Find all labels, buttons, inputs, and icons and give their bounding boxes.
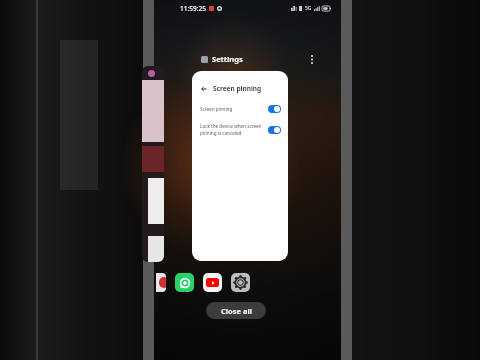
button[interactable]: Back [199,84,208,93]
button[interactable]: YouTube [203,273,222,292]
staticText: 5G [305,5,312,12]
staticText: 11:59:25 [180,4,206,13]
button[interactable]: Settings [231,273,250,292]
button[interactable]: Screen pinning [192,101,288,117]
button[interactable] [142,66,164,262]
button[interactable]: WhatsApp [175,273,194,292]
button[interactable]: Toggle [268,126,281,134]
staticText: Settings [212,54,243,64]
staticText: Screen pinning [213,84,262,93]
button[interactable]: Back [192,71,288,261]
button[interactable]: Lock the device when screen [192,120,288,140]
button[interactable]: More options [306,53,318,65]
button[interactable]: Settings [200,54,244,64]
staticText: Close all [221,306,252,316]
staticText: pinning is canceled [200,130,242,136]
button[interactable]: Close all [206,302,266,319]
button[interactable]: Toggle [268,105,281,113]
button[interactable]: App [156,273,166,292]
staticText: Lock the device when screen [200,123,262,129]
staticText: Screen pinning [200,106,233,112]
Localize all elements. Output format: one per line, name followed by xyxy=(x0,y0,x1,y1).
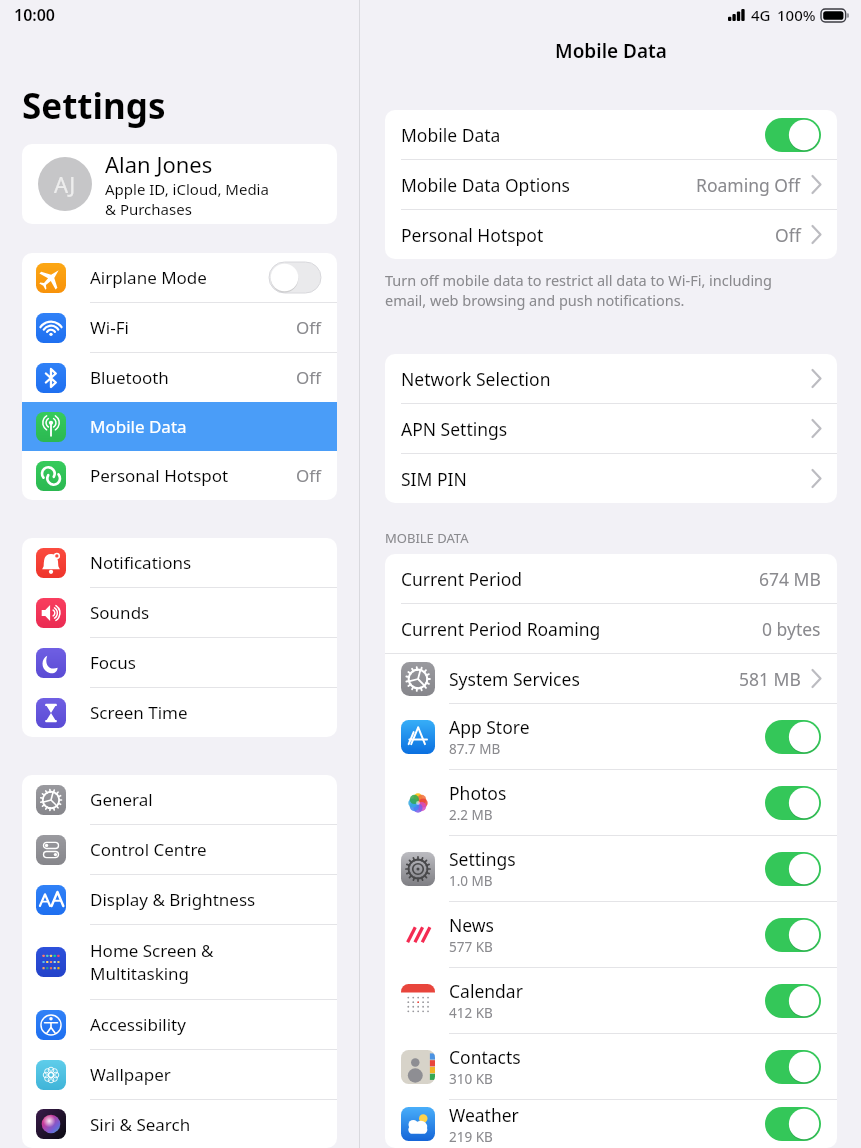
button[interactable]: Settings xyxy=(385,836,837,901)
staticText: Contacts xyxy=(449,1045,521,1069)
staticText: News xyxy=(449,913,494,937)
staticText: Sounds xyxy=(90,601,150,624)
button[interactable]: Current Period Roaming xyxy=(385,604,837,653)
button[interactable]: Sounds xyxy=(22,588,337,637)
staticText: Alan Jones xyxy=(105,149,213,179)
button[interactable]: Display & Brightness xyxy=(22,875,337,924)
button[interactable]: Current Period xyxy=(385,554,837,603)
button[interactable]: Switch on xyxy=(765,786,821,820)
staticText: 0 bytes xyxy=(762,617,821,641)
button[interactable]: General xyxy=(22,775,337,824)
button[interactable]: Accessibility xyxy=(22,1000,337,1049)
staticText: SIM PIN xyxy=(401,467,467,491)
staticText: Settings xyxy=(22,82,166,130)
staticText: Airplane Mode xyxy=(90,266,207,289)
staticText: Wallpaper xyxy=(90,1063,171,1086)
staticText: Roaming Off xyxy=(696,173,801,197)
button[interactable]: Bluetooth xyxy=(22,353,337,402)
button[interactable]: Screen Time xyxy=(22,688,337,737)
button[interactable]: Personal Hotspot xyxy=(385,210,837,259)
staticText: 1.0 MB xyxy=(449,872,493,890)
staticText: 4G xyxy=(751,5,771,25)
staticText: 100% xyxy=(777,5,816,25)
button[interactable]: Mobile Data Options xyxy=(385,160,837,209)
button[interactable]: Focus xyxy=(22,638,337,687)
staticText: Mobile Data xyxy=(555,38,667,64)
staticText: 2.2 MB xyxy=(449,806,493,824)
staticText: System Services xyxy=(449,667,580,691)
button[interactable]: Personal Hotspot xyxy=(22,451,337,500)
button[interactable]: Switch on xyxy=(765,1050,821,1084)
staticText: Wi-Fi xyxy=(90,316,129,339)
staticText: email, web browsing and push notificatio… xyxy=(385,290,685,310)
staticText: AJ xyxy=(54,169,76,199)
staticText: Current Period xyxy=(401,567,523,591)
staticText: 310 KB xyxy=(449,1070,493,1088)
button[interactable]: Airplane Mode xyxy=(22,253,337,302)
button[interactable]: Switch on xyxy=(765,852,821,886)
staticText: 412 KB xyxy=(449,1004,493,1022)
button[interactable]: Switch on xyxy=(765,118,821,152)
staticText: Off xyxy=(296,464,321,487)
button[interactable]: Control Centre xyxy=(22,825,337,874)
staticText: Personal Hotspot xyxy=(401,223,544,247)
staticText: Turn off mobile data to restrict all dat… xyxy=(385,270,773,290)
staticText: 577 KB xyxy=(449,938,493,956)
staticText: 581 MB xyxy=(739,667,801,691)
staticText: 10:00 xyxy=(14,4,56,26)
staticText: Weather xyxy=(449,1103,519,1127)
staticText: MOBILE DATA xyxy=(385,529,469,547)
button[interactable]: Mobile Data xyxy=(385,110,837,159)
button[interactable]: Siri & Search xyxy=(22,1100,337,1148)
button[interactable]: Wi-Fi xyxy=(22,303,337,352)
button[interactable]: Wallpaper xyxy=(22,1050,337,1099)
staticText: Multitasking xyxy=(90,962,190,985)
button[interactable]: Switch on xyxy=(765,918,821,952)
staticText: Apple ID, iCloud, Media xyxy=(105,179,269,199)
button[interactable]: System Services xyxy=(385,654,837,703)
button[interactable]: Switch on xyxy=(765,984,821,1018)
button[interactable]: Notifications xyxy=(22,538,337,587)
staticText: Siri & Search xyxy=(90,1113,191,1136)
staticText: Off xyxy=(296,366,321,389)
staticText: Home Screen & xyxy=(90,939,214,962)
staticText: Off xyxy=(296,316,321,339)
staticText: 87.7 MB xyxy=(449,740,501,758)
button[interactable]: Home Screen & xyxy=(22,925,337,999)
button[interactable]: Switch on xyxy=(765,720,821,754)
staticText: Settings xyxy=(449,847,516,871)
staticText: Mobile Data xyxy=(90,415,187,438)
staticText: 219 KB xyxy=(449,1128,493,1146)
button[interactable]: Switch on xyxy=(765,1107,821,1141)
staticText: Calendar xyxy=(449,979,523,1003)
staticText: Network Selection xyxy=(401,367,551,391)
staticText: Accessibility xyxy=(90,1013,186,1036)
staticText: Screen Time xyxy=(90,701,188,724)
button[interactable]: SIM PIN xyxy=(385,454,837,503)
button[interactable]: App Store xyxy=(385,704,837,769)
staticText: APN Settings xyxy=(401,417,508,441)
staticText: App Store xyxy=(449,715,530,739)
button[interactable]: Network Selection xyxy=(385,354,837,403)
staticText: Mobile Data xyxy=(401,123,501,147)
staticText: Photos xyxy=(449,781,507,805)
button[interactable]: Contacts xyxy=(385,1034,837,1099)
staticText: & Purchases xyxy=(105,199,192,219)
button[interactable]: Switch off xyxy=(269,262,321,293)
button[interactable]: News xyxy=(385,902,837,967)
button[interactable]: Mobile Data xyxy=(22,402,337,451)
staticText: Notifications xyxy=(90,551,192,574)
staticText: Off xyxy=(775,223,801,247)
staticText: 674 MB xyxy=(759,567,821,591)
button[interactable]: AJ xyxy=(22,144,337,224)
button[interactable]: Weather xyxy=(385,1100,837,1148)
staticText: Mobile Data Options xyxy=(401,173,570,197)
staticText: General xyxy=(90,788,153,811)
staticText: Display & Brightness xyxy=(90,888,256,911)
button[interactable]: Photos xyxy=(385,770,837,835)
staticText: Current Period Roaming xyxy=(401,617,601,641)
button[interactable]: Calendar xyxy=(385,968,837,1033)
staticText: Personal Hotspot xyxy=(90,464,229,487)
staticText: Focus xyxy=(90,651,136,674)
button[interactable]: APN Settings xyxy=(385,404,837,453)
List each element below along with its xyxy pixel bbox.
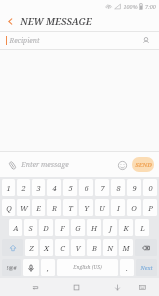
button[interactable]: B (87, 239, 101, 256)
staticText: Q (6, 203, 12, 213)
staticText: S (28, 223, 33, 233)
staticText: J (109, 223, 112, 233)
button[interactable]: 2 (17, 179, 30, 196)
button[interactable]: Z (25, 239, 38, 256)
staticText: V (75, 243, 81, 253)
staticText: Z (29, 243, 34, 253)
button[interactable]: J (103, 219, 117, 236)
button[interactable]: 0 (143, 179, 157, 196)
button[interactable]: 6 (79, 179, 93, 196)
staticText: L (140, 223, 145, 233)
staticText: O (131, 203, 137, 213)
button[interactable]: 5 (63, 179, 77, 196)
button[interactable]: SEND (132, 157, 154, 172)
staticText: 100% (123, 3, 138, 10)
staticText: 5 (68, 183, 73, 193)
button[interactable]: Backspace (135, 239, 157, 256)
button[interactable]: X (40, 239, 53, 256)
button[interactable]: Q (2, 199, 15, 216)
button[interactable]: N (103, 239, 117, 256)
staticText: F (60, 223, 65, 233)
staticText: H (91, 223, 97, 233)
staticText: I (117, 203, 120, 213)
button[interactable]: Emoji (115, 158, 129, 172)
staticText: N (107, 243, 113, 253)
button[interactable]: 8 (111, 179, 125, 196)
button[interactable]: U (95, 199, 109, 216)
button[interactable]: 9 (127, 179, 141, 196)
button[interactable]: E (32, 199, 45, 216)
button[interactable]: Y (79, 199, 93, 216)
staticText: 7 (100, 183, 105, 193)
button[interactable]: Back (0, 12, 20, 31)
button[interactable]: 1 (2, 179, 15, 196)
staticText: 1 (6, 183, 11, 193)
button[interactable]: S (24, 219, 37, 236)
staticText: X (44, 243, 49, 253)
staticText: 0 (148, 183, 153, 193)
staticText: 2 (21, 183, 26, 193)
button[interactable]: Home (68, 279, 84, 295)
button[interactable]: O (127, 199, 141, 216)
button[interactable]: D (39, 219, 53, 236)
button[interactable]: M (119, 239, 133, 256)
staticText: 3 (36, 183, 41, 193)
button[interactable]: English (US) (57, 259, 118, 276)
button[interactable]: !@# (2, 259, 21, 276)
button[interactable]: K (119, 219, 133, 236)
staticText: NEW MESSAGE (20, 15, 92, 28)
button[interactable]: V (71, 239, 85, 256)
staticText: Next (140, 264, 153, 271)
button[interactable]: . (120, 259, 134, 276)
button[interactable]: 7 (95, 179, 109, 196)
staticText: W (20, 203, 28, 213)
staticText: Recipient (9, 36, 40, 46)
staticText: !@# (6, 264, 17, 271)
staticText: Y (84, 203, 89, 213)
button[interactable]: C (55, 239, 69, 256)
button[interactable]: Next (136, 259, 157, 276)
button[interactable]: H (87, 219, 101, 236)
button[interactable]: Attach file (5, 158, 19, 172)
button[interactable]: G (71, 219, 85, 236)
staticText: E (36, 203, 41, 213)
staticText: English (US) (73, 264, 102, 271)
button[interactable]: P (143, 199, 157, 216)
button[interactable]: Shift (2, 239, 23, 256)
button[interactable]: W (17, 199, 30, 216)
staticText: C (60, 243, 65, 253)
staticText: R (52, 203, 57, 213)
button[interactable]: , (41, 259, 55, 276)
staticText: K (123, 223, 129, 233)
button[interactable]: 3 (32, 179, 45, 196)
button[interactable]: I (111, 199, 125, 216)
button[interactable]: L (135, 219, 149, 236)
staticText: T (68, 203, 73, 213)
button[interactable]: Recent apps (27, 279, 43, 295)
button[interactable]: 4 (47, 179, 61, 196)
button[interactable]: A (9, 219, 22, 236)
staticText: 8 (116, 183, 121, 193)
button[interactable]: T (63, 199, 77, 216)
button[interactable]: Switch keyboard (134, 279, 150, 295)
button[interactable]: F (55, 219, 69, 236)
staticText: M (122, 243, 130, 253)
staticText: Enter message (21, 160, 69, 170)
staticText: A (13, 223, 19, 233)
button[interactable]: Voice input (23, 259, 39, 276)
staticText: P (148, 203, 153, 213)
staticText: D (43, 223, 49, 233)
staticText: B (92, 243, 97, 253)
staticText: . (126, 263, 128, 273)
button[interactable]: Add recipient from contacts (139, 34, 153, 48)
staticText: SEND (135, 161, 152, 169)
staticText: , (47, 263, 49, 273)
staticText: 4 (52, 183, 57, 193)
staticText: 7:00 (145, 3, 156, 10)
staticText: 6 (84, 183, 89, 193)
button[interactable]: Hide keyboard (109, 279, 125, 295)
staticText: G (75, 223, 81, 233)
staticText: 9 (132, 183, 137, 193)
staticText: U (99, 203, 105, 213)
button[interactable]: R (47, 199, 61, 216)
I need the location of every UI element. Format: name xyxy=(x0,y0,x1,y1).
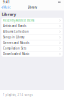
staticText: Genres and Moods xyxy=(3,41,29,45)
staticText: Recently Added Items xyxy=(3,19,34,22)
button[interactable]: Albums Collection xyxy=(1,29,63,34)
button[interactable]: 7 playlists, 214 songs xyxy=(3,92,33,98)
staticText: Albums Collection xyxy=(3,30,29,33)
button[interactable]: Recently Added Items xyxy=(1,18,63,23)
staticText: 9:41 xyxy=(3,0,10,4)
staticText: Artists and Bands xyxy=(3,24,26,28)
button[interactable]: Music xyxy=(2,5,10,10)
staticText: 7 playlists, 214 songs xyxy=(3,93,33,97)
staticText: Compilation Sets xyxy=(3,47,26,50)
button[interactable]: Songs in Library xyxy=(1,35,63,40)
staticText: Songs in Library xyxy=(3,36,24,39)
button[interactable]: Downloaded Music xyxy=(1,51,63,57)
button[interactable]: Genres and Moods xyxy=(1,40,63,46)
staticText: Library xyxy=(2,12,16,17)
staticText: Downloaded Music xyxy=(3,52,29,56)
button[interactable]: Compilation Sets xyxy=(1,46,63,51)
button[interactable]: Artists and Bands xyxy=(1,23,63,29)
staticText: Library xyxy=(28,6,36,9)
staticText: Music xyxy=(3,6,10,9)
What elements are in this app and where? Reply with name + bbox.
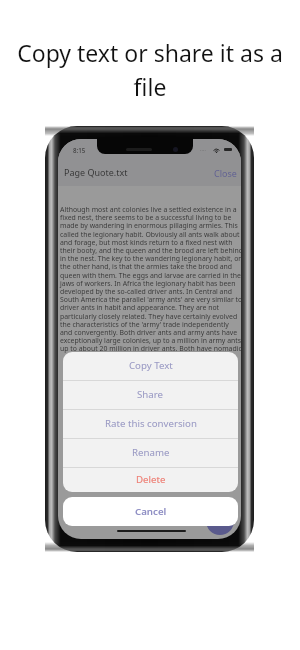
staticText: Page Quote.txt [64,166,128,178]
staticText: queen with them. The eggs and larvae are… [60,271,241,280]
staticText: Copy text or share it as a file [11,37,289,103]
staticText: driver ants in habit and appearance. The… [60,303,220,312]
staticText: and forage, but most kinds return to a f… [60,238,233,247]
staticText: their booty, and the queen and the brood… [60,246,241,255]
button[interactable]: Copy Text [63,352,238,380]
staticText: Cancel [135,505,167,518]
button[interactable]: Share [63,381,238,409]
staticText: 8:15 [73,146,86,154]
staticText: up to about 20 million in driver ants. B… [60,344,241,353]
staticText: Rename [132,446,170,459]
button[interactable]: Cancel [63,497,238,526]
button[interactable]: Delete [63,468,238,492]
staticText: particularly closely related. They have … [60,312,238,321]
staticText: fixed nest, there seems to be a successf… [60,213,232,222]
staticText: jaws of workers. In Africa the legionary… [60,279,236,288]
staticText: Delete [136,473,166,486]
staticText: and convergently. Both driver ants and a… [60,328,238,337]
staticText: Rate this conversion [105,417,197,430]
staticText: in the nest. The key to the wandering le… [60,254,241,263]
button[interactable]: Rate this conversion [63,410,238,438]
staticText: developed by the so-called driver ants. … [60,287,232,296]
staticText: the characteristics of the 'army' trade … [60,320,229,329]
staticText: South America the parallel 'army ants' a… [60,295,241,304]
staticText: made by wandering in enormous pillaging … [60,221,241,230]
staticText: Close [214,167,237,179]
button[interactable]: Rename [63,439,238,467]
staticText: Share [137,388,164,401]
staticText: Although most ant colonies live a settle… [60,205,237,214]
button[interactable]: New note [206,507,234,535]
button[interactable]: Close [210,163,241,183]
staticText: Copy Text [129,359,173,372]
staticText: called the legionary habit. Obviously al… [60,230,240,239]
staticText: the other hand, is that the armies take … [60,262,241,271]
staticText: exceptionally large colonies, up to a mi… [60,336,241,345]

☆ ☆ ☆ ☆

## WHAT THE TASK ASKS
An answer is complete only when it holds every line above containing the string "Bands".

## SOLUTION TO THIS EXERCISE
staticText: Artists and Bands xyxy=(3,24,26,28)
button[interactable]: Artists and Bands xyxy=(1,23,63,29)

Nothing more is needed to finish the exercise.